Everything we see, touch and own has been designed by someone at sometime. Design is therefore the stuff of life and both literally and metaphorically helps us to find our way, to make narratives about our lives and the lives of others. Stuff matters and stuff is designed.
Design has its own discourse; understandings of ‘good’ design relate to a fitness for purpose that make activities manageable, whereas ‘bad’ design does the opposite. For over a century British design has paradoxically embraced both aspects, the practical with the comedic, the ugly with the aesthetic, and so on. Stuff Bath emerges from this dichotomy, questioning and redressing the meaning of design in the contemporary world, analysing the significance of stuff in everyday life.

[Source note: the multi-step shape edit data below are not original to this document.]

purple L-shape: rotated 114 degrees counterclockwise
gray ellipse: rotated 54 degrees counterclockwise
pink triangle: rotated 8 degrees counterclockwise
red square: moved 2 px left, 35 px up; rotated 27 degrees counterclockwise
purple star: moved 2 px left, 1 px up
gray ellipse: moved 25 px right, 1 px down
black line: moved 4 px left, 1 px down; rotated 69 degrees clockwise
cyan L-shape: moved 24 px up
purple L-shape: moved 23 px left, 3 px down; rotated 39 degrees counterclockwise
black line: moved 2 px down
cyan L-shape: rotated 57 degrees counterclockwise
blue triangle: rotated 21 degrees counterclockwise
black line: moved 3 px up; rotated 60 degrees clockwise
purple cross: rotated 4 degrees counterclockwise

Recently stuff has been the subject of much derision. The over production of goods and an increasing consumer demand for more and cheaper, has sparked heated debates surrounding issues of waste, depleting natural resources and the exploitation of workers in the developing world. Yet is stuff the enemy? Regardless of how educated consumers become, stuff remains desirable, an inanimate extension of ourselves, belief and ideals. Indeed, the absence of stuff is associated with loss of liberty. Stuff therefore facilitates our expression as individuals, societies and nations. We love, and need, stuff.
So here we celebrate stuff: the good, the bad and the ugly; the loved and the discarded, the remembered and the forgotten. Yet this is not without critique, and stuff is positioned within an inter-disciplinary framework that will innovate discourse from a variety of disparate voices.
It is aimed at the consumers of stuff, the manufacturers of stuff, the designers of stuff, at you.